P/1 - Para o resto da vida.
R - Ora, no nosso meio, essas coisas da luta contra a opressão, contra o caralho, você acha que vai ter contrato, direitinho? É tudo na palavra. Então quando nós estamos falando do ambiente de solidariedade real, de confiança real, é isso que permite a imaginação, é isso que permite a criatividade, e do cara falar: "Oh, meu, não vai dar. Nós vamos chegar até aqui”. Você acha que a exposição a essa altura, no [Instituto Cultural] Itaú era só isso? Mas era isso que tinha que ser feito. Era exatamente isto. Não era de novo reabrir a chaga, era mostrar que este profissional, quando foi abatido e deu esse rebu todo, é porque ele era esse cara e tinha esse círculo todo. Não era um banana. “Não, era um passivo, era um banana.” Banana?
P/2 - Você lembra de aulas do Vlado? Como se organizava essa?
R - Não, eu nunca tive aula com ele.
P/2 - Não, mas não "aula" aula, essa frequentação deles a ECA.
R - Não, eu não sou da época da ECA, eu já tinha saído da ECA. Lembra que eu saio em 1973, e ele só vai para lá pela mão Diléa [Frate] depois.
P/1 - Diléa Frate?
R - Diléa Frate. Foi a Diléa que levou ele para lá, que ela também queria fazer carreira acadêmica; e ele ficou alguns meses na condição de professor auxiliar, que era um negócio que tinha na USP, que era trabalhar dois ou três anos de graça, aí sim é que você poderia pleitear o concurso.

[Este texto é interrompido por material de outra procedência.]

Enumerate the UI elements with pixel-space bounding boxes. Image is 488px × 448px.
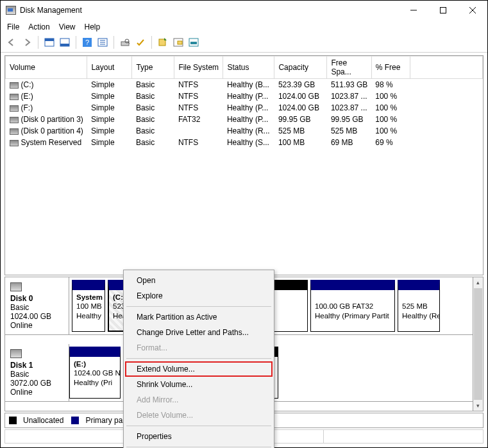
column-header[interactable]: Type [132,56,174,79]
settings-icon[interactable] [96,35,110,49]
svg-rect-1 [441,8,446,13]
volume-icon [10,128,19,135]
minimize-button[interactable] [399,1,428,20]
table-cell: (E:) [6,90,87,102]
volume-table: VolumeLayoutTypeFile SystemStatusCapacit… [5,56,483,148]
volume-icon [10,117,19,123]
action3-icon[interactable] [187,35,201,49]
partition-status: Healthy [76,311,101,320]
action1-icon[interactable] [156,35,170,49]
disk-header[interactable]: Disk 1Basic3072.00 GBOnline [5,344,69,401]
menu-view[interactable]: View [59,22,76,31]
table-row[interactable]: System ReservedSimpleBasicNTFSHealthy (S… [6,137,483,148]
menu-file[interactable]: File [7,22,19,31]
scroll-up-icon[interactable]: ▴ [473,277,483,288]
menu-help[interactable]: Help [85,22,101,31]
table-cell: Basic [132,79,174,91]
partition-title [402,293,435,302]
volume-list-pane: VolumeLayoutTypeFile SystemStatusCapacit… [4,55,484,275]
back-button[interactable] [4,35,19,49]
table-cell: 100 % [371,114,410,125]
table-row[interactable]: (F:)SimpleBasicNTFSHealthy (P...1024.00 … [6,102,483,114]
table-cell: Basic [132,125,174,137]
column-header[interactable]: Volume [6,56,87,79]
window-title: Disk Management [20,6,82,15]
scroll-thumb[interactable] [474,288,482,400]
context-menu[interactable]: OpenExploreMark Partition as ActiveChang… [123,270,274,448]
column-header[interactable]: Capacity [274,56,327,79]
partition-size: 100 MB [76,302,101,311]
column-header[interactable]: % Free [371,56,410,79]
maximize-button[interactable] [428,1,458,20]
menu-action[interactable]: Action [28,22,49,31]
action2-icon[interactable] [171,35,185,49]
column-header[interactable]: Layout [87,56,132,79]
table-cell: 99.95 GB [327,114,371,125]
partition-title: System [76,293,101,302]
partition-title: (E:) [74,359,116,368]
table-cell: 69 MB [327,137,371,148]
table-cell: 100 % [371,102,410,114]
table-cell: 98 % [371,79,410,91]
table-cell: 511.93 GB [327,79,371,91]
disk-name: Disk 0 [10,294,65,303]
table-cell [410,137,482,148]
help-icon[interactable]: ? [80,35,94,49]
table-row[interactable]: (Disk 0 partition 3)SimpleBasicFAT32Heal… [6,114,483,125]
table-cell: Simple [87,137,132,148]
svg-rect-14 [121,42,129,46]
context-menu-item[interactable]: Mark Partition as Active [125,309,273,325]
table-cell: 100 % [371,90,410,102]
context-menu-item[interactable]: Open [125,273,273,288]
table-cell: Simple [87,125,132,137]
table-cell: Simple [87,90,132,102]
layout-top-icon[interactable] [42,35,56,49]
partition-primary[interactable]: 100.00 GB FAT32Healthy (Primary Partit [310,280,395,332]
table-row[interactable]: (Disk 0 partition 4)SimpleBasicHealthy (… [6,125,483,137]
commit-icon[interactable] [133,35,147,49]
layout-bottom-icon[interactable] [58,35,72,49]
column-header[interactable]: File System [174,56,223,79]
table-cell [410,125,482,137]
volume-icon [10,94,19,100]
close-button[interactable] [458,1,487,20]
partition-primary[interactable]: 525 MBHealthy (Re [398,280,440,332]
context-menu-item: Add Mirror... [125,392,273,408]
partition-status: Healthy (Primary Partit [315,311,391,320]
disk-name: Disk 1 [10,361,65,370]
forward-button[interactable] [20,35,34,49]
table-cell [174,125,223,137]
disk-icon [10,282,22,291]
partition-primary[interactable]: System100 MBHealthy [72,280,105,332]
table-cell: 100 % [371,125,410,137]
column-header[interactable]: Status [223,56,274,79]
table-cell: 1023.87 ... [327,102,371,114]
table-cell: Healthy (P... [223,90,274,102]
context-menu-item[interactable]: Extend Volume... [125,361,273,377]
context-menu-separator [126,358,271,359]
column-header[interactable]: Free Spa... [327,56,371,79]
context-menu-item[interactable]: Properties [125,429,273,444]
rescan-icon[interactable] [118,35,132,49]
column-header-spacer [410,56,482,79]
partition-status: Healthy (Re [402,311,435,320]
context-menu-item[interactable]: Change Drive Letter and Paths... [125,325,273,340]
context-menu-item: Delete Volume... [125,408,273,423]
context-menu-separator [126,306,271,307]
scroll-down-icon[interactable]: ▾ [473,401,483,411]
vertical-scrollbar[interactable]: ▴ ▾ [473,277,484,411]
context-menu-item[interactable]: Explore [125,288,273,304]
table-row[interactable]: (C:)SimpleBasicNTFSHealthy (B...523.39 G… [6,79,483,91]
disk-size: 1024.00 GB [10,312,65,321]
context-menu-item[interactable]: Shrink Volume... [125,377,273,392]
table-row[interactable]: (E:)SimpleBasicNTFSHealthy (P...1024.00 … [6,90,483,102]
context-menu-separator [126,426,271,426]
table-cell: Basic [132,137,174,148]
context-menu-separator [126,447,271,447]
table-cell: 1024.00 GB [274,102,327,114]
app-icon [6,6,16,15]
table-cell: NTFS [174,137,223,148]
table-cell [410,79,482,91]
partition-primary[interactable]: (E:)1024.00 GB NTFSHealthy (Pri [69,347,121,399]
disk-header[interactable]: Disk 0Basic1024.00 GBOnline [5,277,69,334]
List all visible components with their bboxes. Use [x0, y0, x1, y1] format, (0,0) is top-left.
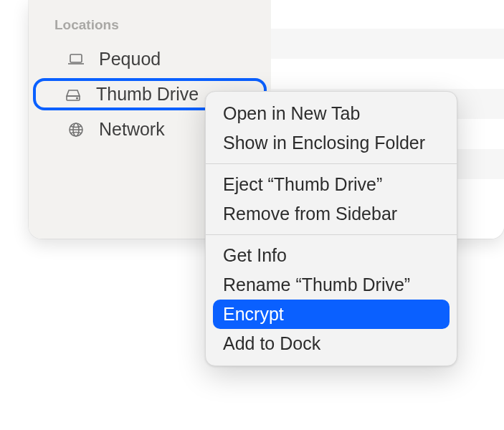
- menu-separator: [206, 163, 457, 164]
- menu-item-get-info[interactable]: Get Info: [206, 241, 457, 270]
- list-row[interactable]: [271, 59, 504, 89]
- list-row[interactable]: [271, 29, 504, 59]
- laptop-icon: [66, 49, 86, 70]
- sidebar-item-label: Pequod: [99, 49, 161, 70]
- menu-item-remove-sidebar[interactable]: Remove from Sidebar: [206, 199, 457, 229]
- globe-icon: [66, 120, 86, 140]
- menu-item-add-to-dock[interactable]: Add to Dock: [206, 329, 457, 358]
- menu-separator: [206, 234, 457, 235]
- menu-item-encrypt[interactable]: Encrypt: [213, 300, 450, 329]
- svg-point-3: [77, 97, 78, 99]
- menu-item-eject[interactable]: Eject “Thumb Drive”: [206, 170, 457, 199]
- context-menu: Open in New Tab Show in Enclosing Folder…: [205, 91, 457, 366]
- svg-rect-0: [70, 54, 82, 62]
- menu-item-open-new-tab[interactable]: Open in New Tab: [206, 99, 457, 128]
- sidebar-item-label: Network: [99, 119, 165, 140]
- section-header-locations: Locations: [29, 17, 271, 33]
- sidebar-item-label: Thumb Drive: [96, 84, 199, 105]
- menu-item-show-enclosing-folder[interactable]: Show in Enclosing Folder: [206, 128, 457, 158]
- menu-item-rename[interactable]: Rename “Thumb Drive”: [206, 270, 457, 300]
- external-drive-icon: [63, 85, 83, 105]
- sidebar-item-pequod[interactable]: Pequod: [36, 43, 264, 75]
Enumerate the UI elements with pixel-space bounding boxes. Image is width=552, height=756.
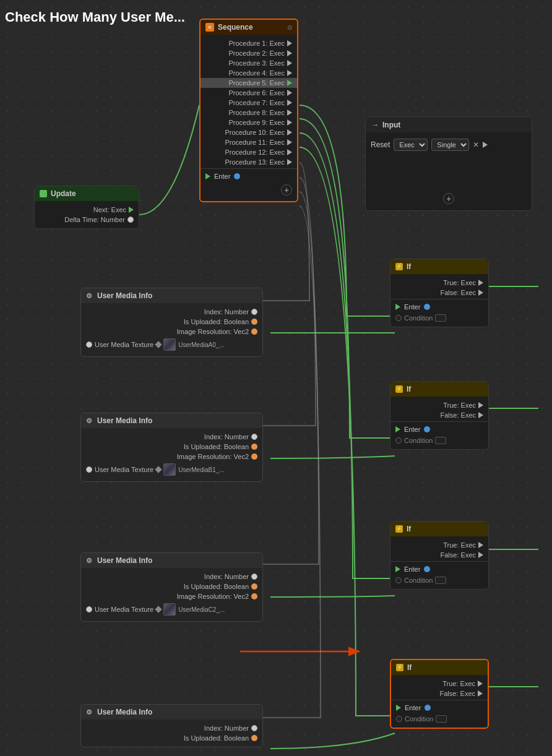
- if-4-false-exec: [478, 690, 483, 697]
- umi-3-index-port: [251, 573, 257, 580]
- input-add-button[interactable]: +: [443, 193, 454, 204]
- if-1-false-label: False: Exec: [441, 289, 476, 296]
- umi-3-index-row: Index: Number: [81, 572, 262, 582]
- input-arrow-icon: →: [371, 120, 379, 129]
- umi-2-header: ⚙ User Media Info: [81, 413, 262, 428]
- proc-3-label: Procedure 3: Exec: [229, 59, 285, 67]
- update-node: Update Next: Exec Delta Time: Number: [34, 186, 139, 229]
- update-next-label: Next: Exec: [93, 206, 126, 213]
- proc-5-exec: [287, 80, 292, 86]
- umi-node-4: ⚙ User Media Info Index: Number Is Uploa…: [80, 704, 263, 747]
- if-4-label: If: [407, 663, 412, 672]
- if-1-true-exec: [478, 280, 483, 286]
- proc-2-row: Procedure 2: Exec: [201, 48, 297, 58]
- input-single-select[interactable]: Single: [431, 139, 469, 151]
- sequence-node-header: ≡ Sequence ⊙: [201, 20, 297, 35]
- if-4-false-row: False: Exec: [391, 689, 488, 698]
- umi-3-resolution-label: Image Resolution: Vec2: [177, 593, 249, 600]
- umi-3-header: ⚙ User Media Info: [81, 553, 262, 568]
- if-4-enter-row: Enter: [391, 702, 488, 714]
- if-2-condition-label: Condition: [404, 437, 433, 444]
- if-node-2-body: True: Exec False: Exec Enter Condition: [390, 397, 488, 449]
- umi-1-title: User Media Info: [97, 291, 152, 300]
- if-2-false-exec: [478, 412, 483, 418]
- proc-2-exec: [287, 50, 292, 56]
- update-next-exec: [129, 207, 134, 213]
- add-procedure-button[interactable]: +: [281, 184, 292, 195]
- if-2-enter-row: Enter: [390, 423, 488, 436]
- sequence-options: ⊙: [287, 24, 292, 31]
- umi-2-body: Index: Number Is Uploaded: Boolean Image…: [81, 428, 262, 481]
- if-2-true-exec: [478, 402, 483, 408]
- if-2-enter-port: [424, 426, 430, 432]
- umi-1-index-row: Index: Number: [81, 307, 262, 317]
- if-node-1-body: True: Exec False: Exec Enter Condition: [390, 274, 488, 327]
- umi-1-body: Index: Number Is Uploaded: Boolean Image…: [81, 303, 262, 356]
- if-3-enter-exec: [395, 566, 400, 572]
- umi-2-uploaded-label: Is Uploaded: Boolean: [184, 443, 249, 450]
- umi-3-texture-name: UserMediaC2_...: [178, 606, 225, 613]
- umi-3-uploaded-port: [251, 583, 257, 590]
- input-exec-select[interactable]: Exec: [394, 139, 428, 151]
- proc-10-row: Procedure 10: Exec: [201, 127, 297, 137]
- if-1-bool-box: [435, 314, 446, 322]
- proc-1-row: Procedure 1: Exec: [201, 38, 297, 48]
- if-2-false-label: False: Exec: [441, 411, 476, 419]
- proc-10-label: Procedure 10: Exec: [225, 129, 285, 136]
- if-3-icon: ⚡: [395, 525, 403, 533]
- if-1-enter-port: [424, 304, 430, 310]
- proc-7-exec: [287, 100, 292, 106]
- if-3-label: If: [407, 525, 411, 533]
- umi-2-resolution-port: [251, 453, 257, 460]
- input-close-button[interactable]: ✕: [473, 140, 479, 149]
- proc-1-exec: [287, 40, 292, 46]
- umi-1-texture-in-port: [86, 341, 92, 348]
- umi-2-title: User Media Info: [97, 416, 152, 425]
- proc-5-label: Procedure 5: Exec: [229, 79, 285, 87]
- umi-node-2: ⚙ User Media Info Index: Number Is Uploa…: [80, 413, 263, 482]
- if-1-false-row: False: Exec: [390, 288, 488, 298]
- proc-2-label: Procedure 2: Exec: [229, 49, 285, 57]
- umi-4-gear-icon: ⚙: [86, 708, 93, 716]
- update-delta-row: Delta Time: Number: [35, 215, 139, 225]
- if-3-enter-port: [424, 566, 430, 572]
- umi-3-texture-label: User Media Texture: [95, 606, 153, 613]
- proc-8-row: Procedure 8: Exec: [201, 108, 297, 118]
- umi-node-1: ⚙ User Media Info Index: Number Is Uploa…: [80, 288, 263, 357]
- if-3-false-label: False: Exec: [441, 551, 476, 559]
- if-node-4: ⚡ If True: Exec False: Exec Enter Condit…: [390, 659, 489, 729]
- if-2-enter-label: Enter: [404, 426, 420, 433]
- proc-10-exec: [287, 129, 292, 135]
- if-4-true-label: True: Exec: [442, 680, 475, 687]
- input-content-area: [366, 153, 532, 191]
- umi-4-index-port: [251, 725, 257, 731]
- if-3-enter-row: Enter: [390, 563, 488, 575]
- proc-4-exec: [287, 70, 292, 76]
- if-node-3-body: True: Exec False: Exec Enter Condition: [390, 536, 488, 589]
- umi-3-texture-row: User Media Texture UserMediaC2_...: [81, 601, 262, 617]
- umi-3-resolution-row: Image Resolution: Vec2: [81, 591, 262, 601]
- input-body: Reset Exec Single ✕ +: [366, 132, 532, 210]
- proc-9-row: Procedure 9: Exec: [201, 118, 297, 127]
- sequence-node: ≡ Sequence ⊙ Procedure 1: Exec Procedure…: [199, 19, 298, 202]
- if-1-condition-port: [395, 315, 402, 321]
- if-4-bool-box: [436, 715, 447, 723]
- input-exec-arrow: [483, 142, 488, 148]
- proc-8-label: Procedure 8: Exec: [229, 109, 285, 116]
- update-node-header: Update: [35, 186, 139, 201]
- umi-1-uploaded-port: [251, 319, 257, 325]
- if-3-false-row: False: Exec: [390, 550, 488, 560]
- if-node-1: ⚡ 1 If True: Exec False: Exec Enter Cond…: [390, 259, 489, 327]
- proc-12-label: Procedure 12: Exec: [225, 148, 285, 156]
- update-delta-port: [127, 217, 134, 223]
- if-1-enter-row: Enter: [390, 301, 488, 313]
- umi-1-texture-thumb: [163, 338, 176, 351]
- umi-4-title: User Media Info: [97, 708, 152, 716]
- proc-13-label: Procedure 13: Exec: [225, 158, 285, 166]
- sequence-body: Procedure 1: Exec Procedure 2: Exec Proc…: [201, 35, 297, 201]
- umi-1-uploaded-row: Is Uploaded: Boolean: [81, 317, 262, 327]
- proc-11-label: Procedure 11: Exec: [225, 139, 285, 146]
- if-1-icon: ⚡: [395, 263, 403, 270]
- umi-3-index-label: Index: Number: [204, 573, 249, 580]
- sequence-enter-exec: [205, 173, 210, 179]
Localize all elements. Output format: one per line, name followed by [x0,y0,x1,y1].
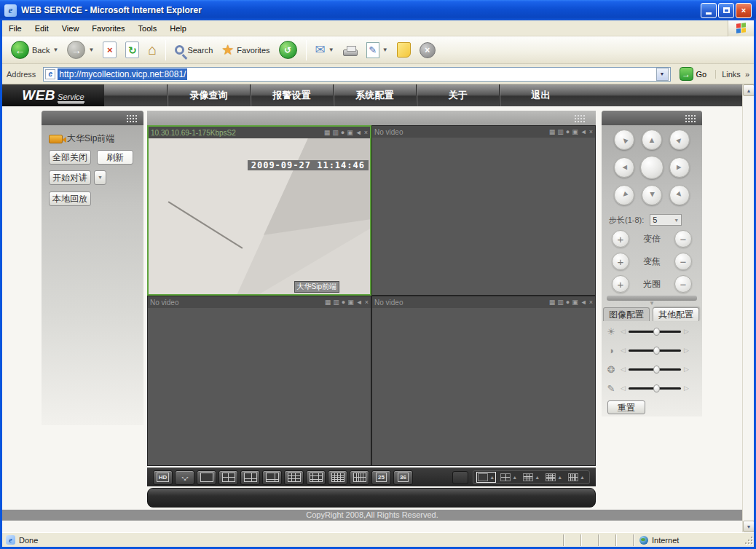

P/2 - Então, é que eu achei que estava nessa turma que você falou, dessa redação.
R - Não, isso era...
P/1 - Nos seminários de sábado.
R - É, o seminário de sábado que criava um ambiente, porque nós éramos gente que não estava só interessada no movimentismo.
P/2 - Mas o Vlado estava nessa turma das pessoas que frequentavam a convite.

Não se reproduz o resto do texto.